Chapter 13, Page 7

Abnormal ovulation

Abnormalities of ovulation may appear in several ways. Menstrual cycles shorter than 21 days or longer than 35 days are often associated with anovulation. In addition, patients may skip menstrual periods for time intervals of three months or more and this is called oligomenorrhea (infrequent periods). If the periods stop entirely, this is called amenorrhea.

Many hormonal systems work together to produce regular menstrual periods, and the blood levels of the hormones that make up these systems need to be tested in order to determine the reason for the ovulatory disorders.

The hormone blood tests, which are usually done on the third day of your cycle, include:

The FSH level

The FSH level gives a good idea of the ovarian reserve a index of the number of eggs remaining in the ovaries. A high FSH level suggests that the ovary has either failed or has started to fail. If the FSH level is very high (in the menopausal range) then the diagnosis is ovarian failure. If the level is elevated then some doctors will do a clomiphene stimulated FSH level which allows for an earlier diagnosis of failing ovaries. On the other hand, a low FSH level suggests hypogonadotropic hypogonadism. This seemingly verbose term simply means that the ovary in these patients is not working properly because of inadequate production of FSH by the pituitary gland. However, in most anovulatory patients, the FSH level will be in the normal range, and this can be reassuring.

The LH level

This is the other gonadotropin hormone produced by the pituitary; and provides much the same information the FSH level does. Another useful test is the LH:FSH ratio, which is normally 1:1.

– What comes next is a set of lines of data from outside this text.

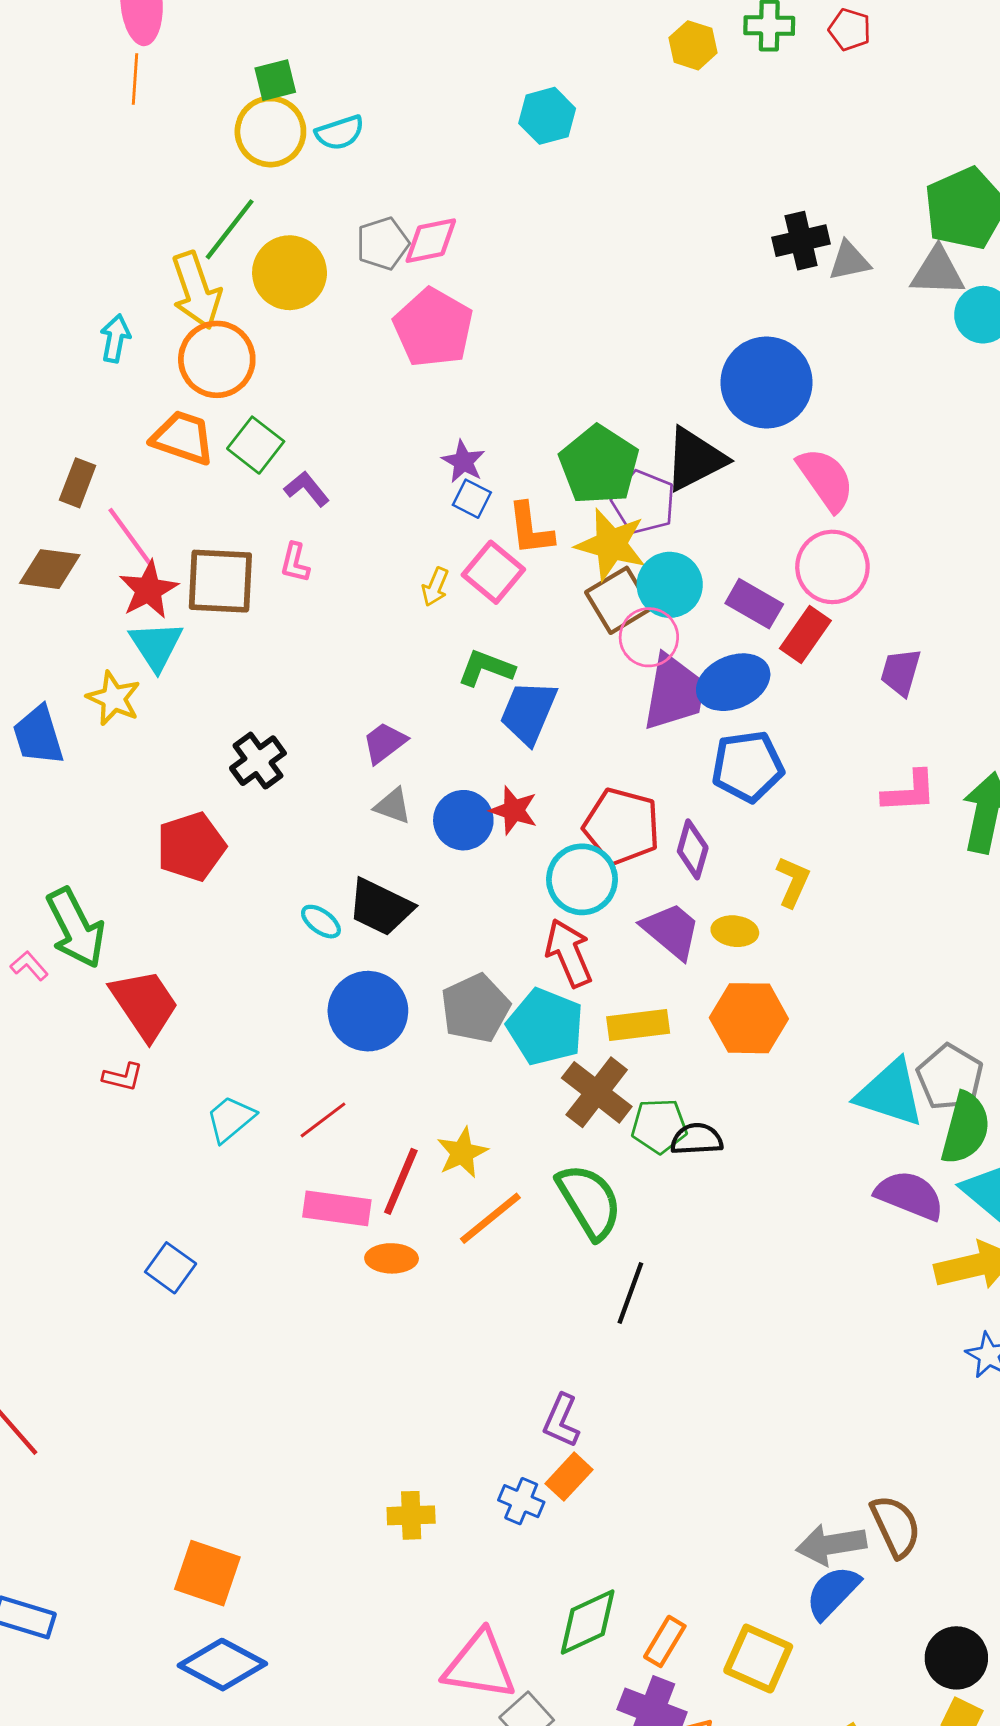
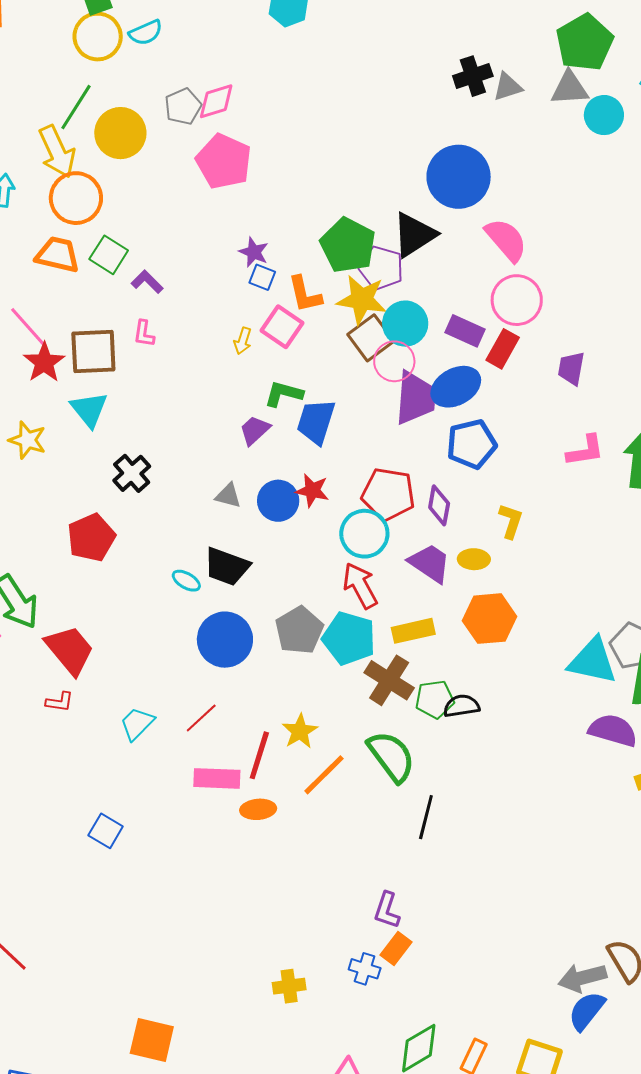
cyan triangle: (156, 646) -> (89, 409), moved
purple trapezoid: (384, 743) -> (255, 430), moved

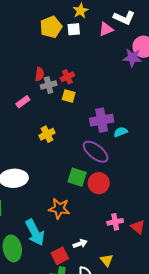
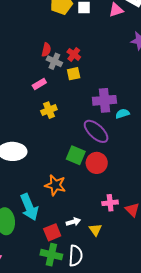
red cross: (67, 77) -> (74, 54), turned -32
gray cross: (49, 85) -> (54, 61), turned 35
yellow square: (69, 96) -> (74, 74), turned -32
pink rectangle: (23, 102) -> (39, 84), moved
yellow triangle: (107, 260) -> (95, 230), moved

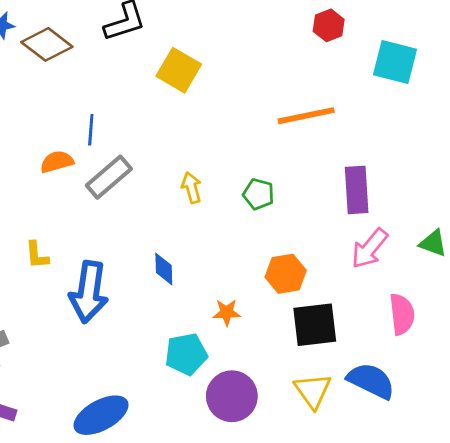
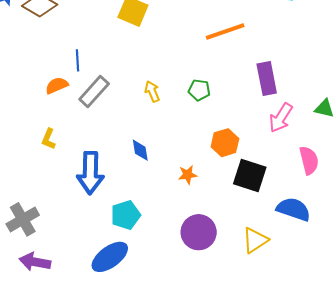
yellow L-shape: (37, 255) -> (49, 139), moved, turned 35
black square: (315, 325) -> (250, 175), turned 32
cyan pentagon: (186, 354) -> (126, 215), moved
yellow triangle: (313, 391) -> (255, 240), moved, turned 40

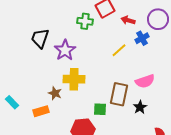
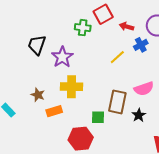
brown star: (55, 93) -> (38, 95), moved
orange rectangle: (41, 111) -> (54, 111), moved

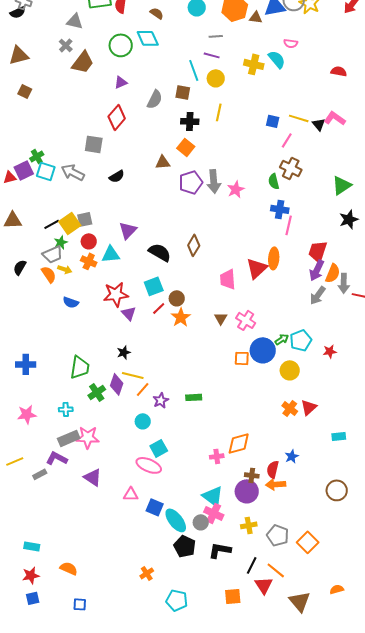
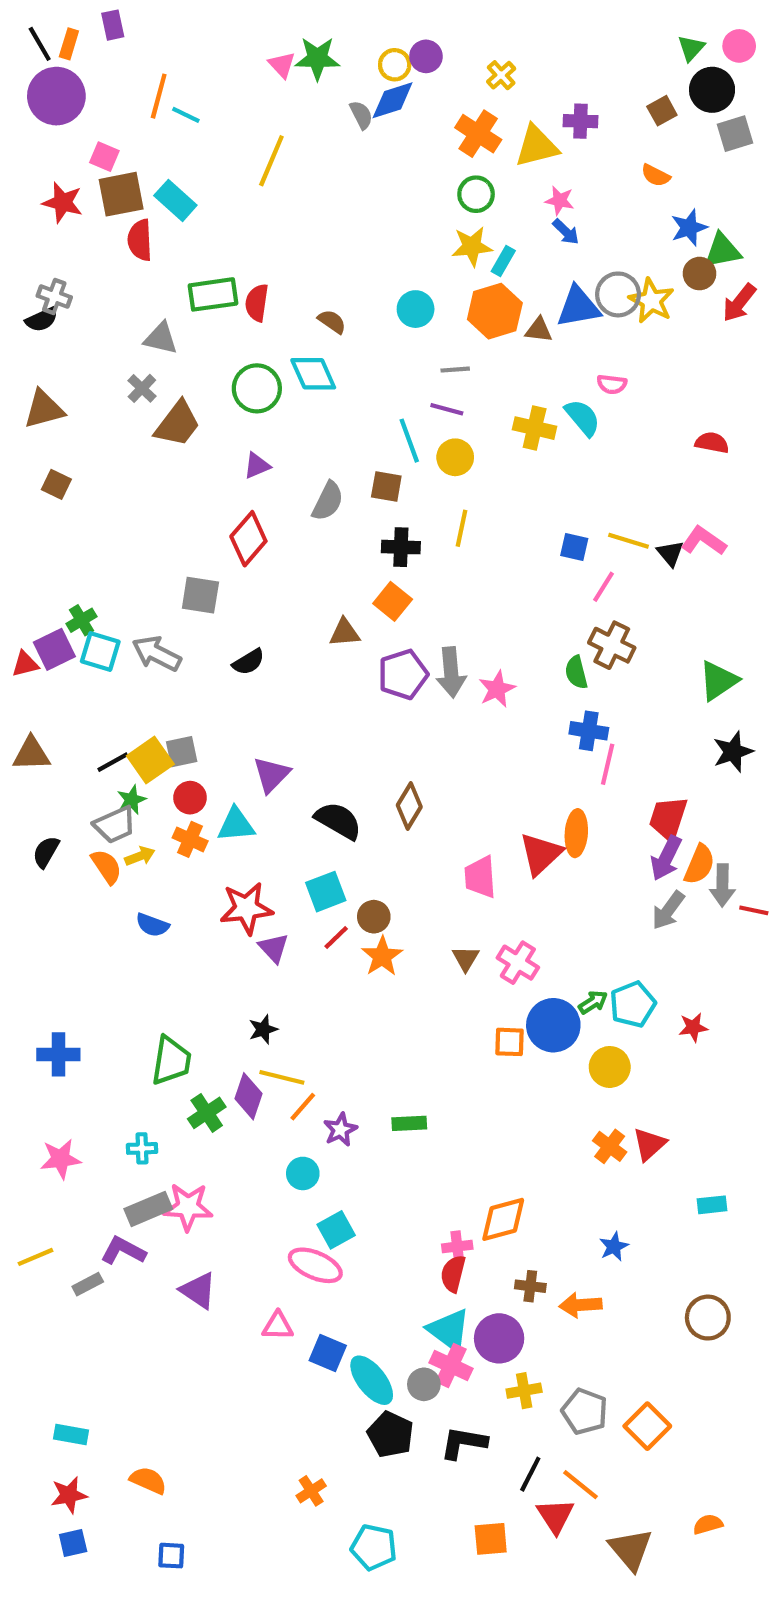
yellow arrow: (65, 269) -> (140, 856), turned -40
red semicircle: (273, 469) -> (453, 1274), moved
purple circle: (247, 491) -> (499, 1338), moved

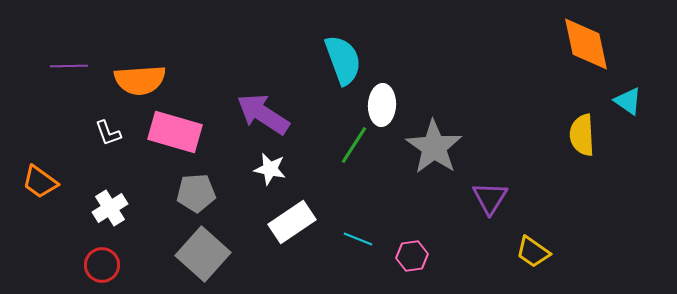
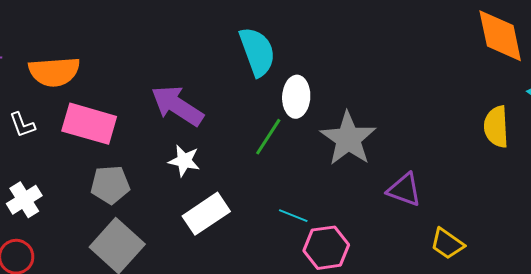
purple triangle: (490, 198) -> (404, 190), turned -42
cyan line: (358, 239) -> (293, 216), moved
pink hexagon: (412, 256) -> (326, 248), size x1.4

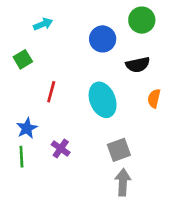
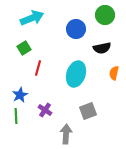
cyan arrow: (43, 24) -> (32, 18), size x1.6
green square: (23, 59) -> (24, 48), moved
cyan ellipse: (103, 100) -> (76, 74), turned 40
gray arrow: (123, 182) -> (66, 134), moved

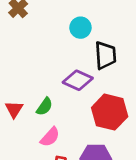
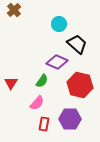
black trapezoid: (105, 55) -> (77, 44), turned -45
green semicircle: (44, 107) -> (42, 81), moved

If, however, the LH level is much higher than the FSH level, this suggests a diagnosis of polycystic ovarian disease.

Thyroxine and TSH

These tests for thyroid function. The thyroxine level is high in patients with overactive thyroid glands (hyperthyroidism). In patients with decreased thyroid function (hypothyroidism), the TSH level is increased.

Prolactin

Prolactin is a hormone produced by the pituitary gland that induces lactation or milk formation. High prolactin levels (hyperprolactinemia) can interfere with ovulation. A milky discharge from the breast nipple, not related to pregnancy or nursing, is called galactorrhea, and this is a telltale symptom of high prolactin levels and needs to be investigated. If the prolactin level is elevated, the doctor will need to recheck it to confirm it is persistently high. There are many reasons for an elevated prolactin level, including certain drugs as well as stress.

In some women, the reason for a high prolactin level can be a small tumor in the pituitary gland. This is called a prolactinoma or microadenoma, and the doctor may advise you to have an X-ray of the skull (or even a CT scan or MRI scan) to rule out this possibility. However, most infertile women with hyperprolactinemia can be easily treated with a medicine called bromocryptine, which is a dopamine agonist medication. Another medication which can be used to treat hyperprolactinemia is oral cabergoline, which is usually taken twice a week. Only if the pituitary tumor is very large (macroadenoma) is surgical removal needed, and this is very uncommon.